In Doug Munton’s excellent book, “Seven Steps to Becoming a Healthy Christian Leader,” I was fascinated by an account of Colonel Lucien Greathouse, a Union officer in the Civil War. Munton was speaking in Vandalia, Illinois, and while browsing the old cemeteries there he ran across the tombstone for Col. Greathouse.

That gravestone must have been rather wordy because Munton reports that it says Greathouse “led his command in forty pitched battles,” and quotes two generals with strong endorsements of the officer. General William Sherman, under whom Greathouse served on the march into Atlanta, said, “His example was worth a thousand men,” and General John Logan called him “The Bravest Man in the Army of Tennessee.”

On July 22, 1864, on the outskirts of Atlanta, Greathouse was killed, holding in his hands the American flag. Then, the kicker….

Munton writes, “And when he died in July of 1864, he was two months past his twenty-second birthday.”

This week, I shared that story with a couple of young pastors in my office. I said to them, “There’s a sermon illustration there. I don’t know what it is, but there’s one there.” We spent the next few minutes analyzing this brief account of the young officer’s life and untimely death, and finally figured it out.

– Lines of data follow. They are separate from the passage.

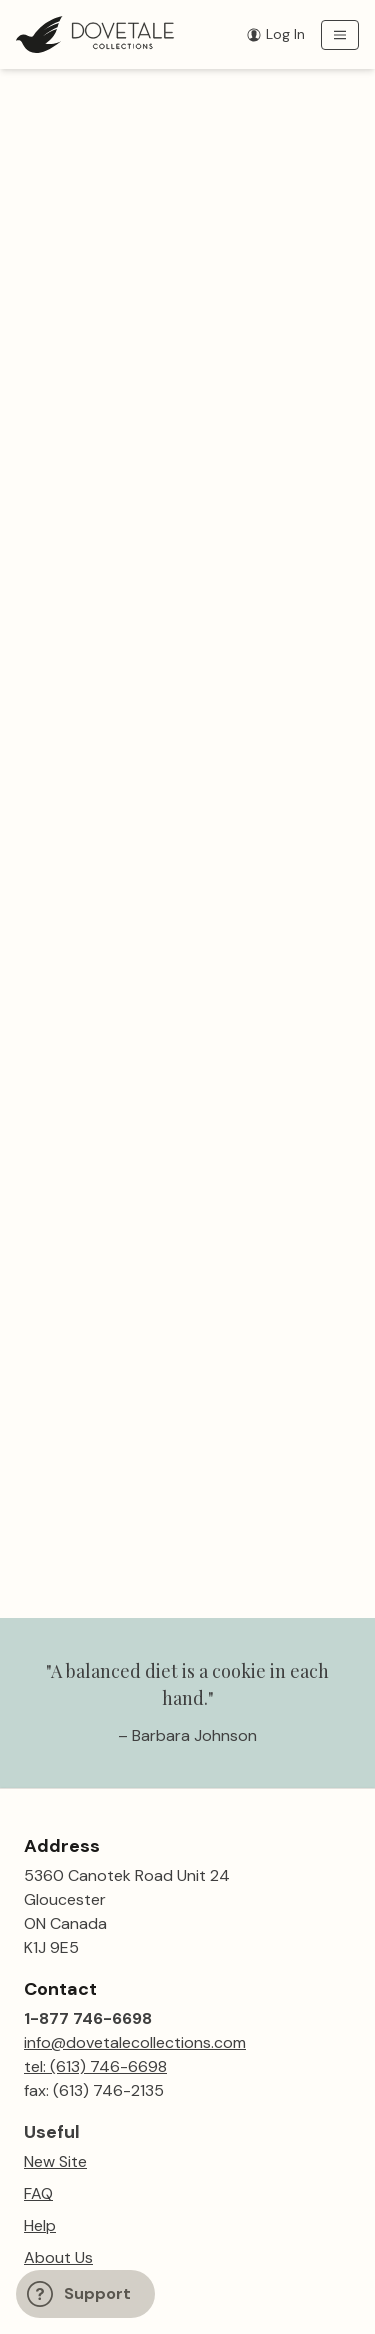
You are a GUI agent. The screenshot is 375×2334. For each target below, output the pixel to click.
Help (40, 2225)
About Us (58, 2257)
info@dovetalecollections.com (135, 2042)
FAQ (38, 2193)
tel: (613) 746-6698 (95, 2066)
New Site (55, 2161)
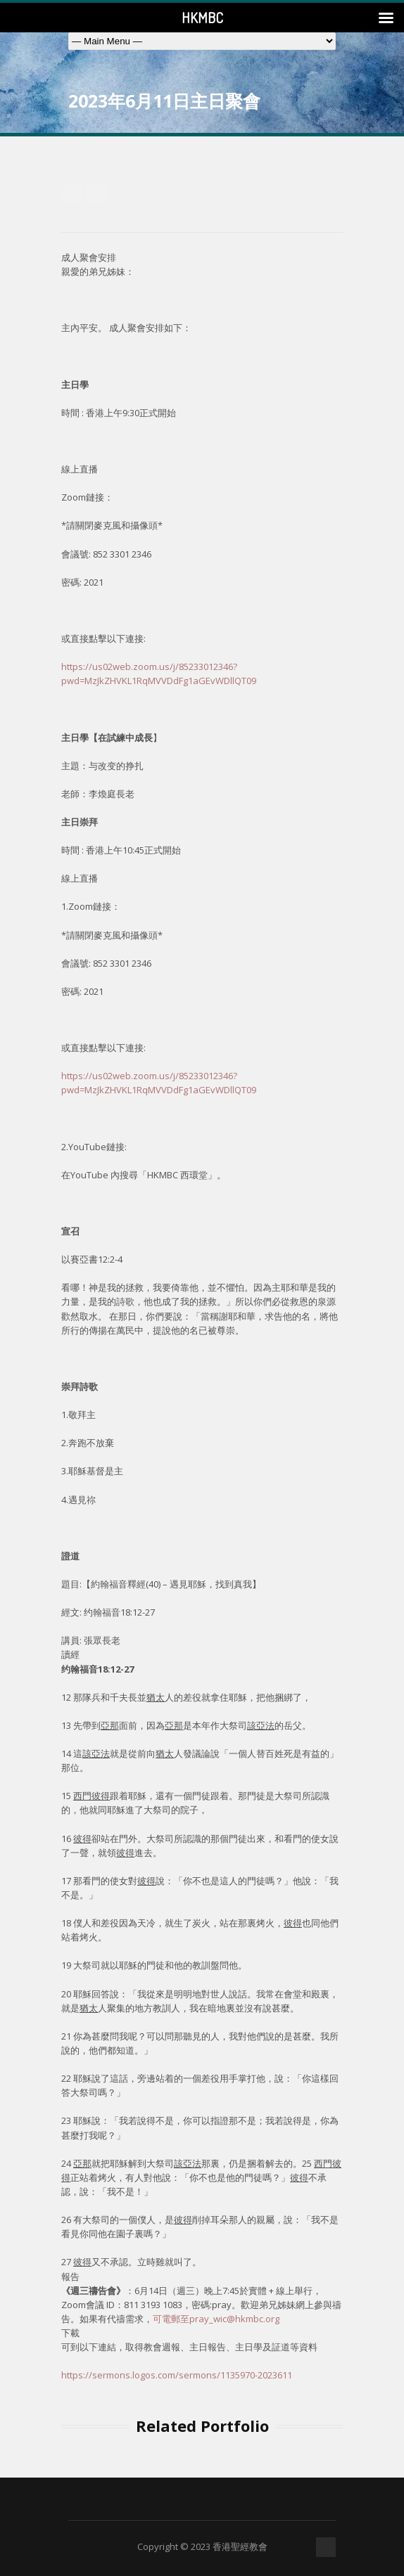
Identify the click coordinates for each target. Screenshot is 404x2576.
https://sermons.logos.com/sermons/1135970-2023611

What made this man so remarkable, of course, is his youthful age for that high a rank. As uncommon as that seems to us, it appears to be the rule that in wartime, rank advancements can occur at lightning speed. We recall that George Armstrong Custer was made a general in the same Union army at the age of 23. Then, when the war ended, he was dropped back to the permanent rank of captain, a real comedown. When he died at Little Big Horn in 1876, I think he was a lieutenant colonel.

Back to the story of Colonel Greathouse and the point our young pastors came up with: In wartime, the usual rules go out the window and you take drastic steps to accomplish daring purposes.

I asked the pastors if any had heard the news that morning. The FBI Special-Agent-in-Charge of the New Orleans office, Jim Bernazzani, was reporting a new initiative his office is conducting against the drug trade in our city. The night before, in cooperation with the New Orleans Police Department, the Jefferson Parish Sheriff’s Office, and ATF, the FBI had arrested some people who were selling the purest of heroin to students at one of our inner city high schools.

A 15-year-old student had died from the heroin, and the men who had sold the drugs were caught and charged with her murder. The FBI agent told his audience that law enforcement officers were horrified to find our teenagers messing with the hardest of drugs. Then, he told what they’re doing about it.

“My men are going to see the parents of these schoolkids. We’re knocking on their doors and telling them what their teens are up to, and calling on them to get involved in their lives.”

“Isn’t this unusual?” he was asked. “Absolutely. We’ve never done anything like this before. But we are in a war on drugs, a war to save our kids, and we’ll do whatever it takes.”

There it is: in wartime, you take extreme measures to accomplish drastic purposes. Nothing routine applies any more.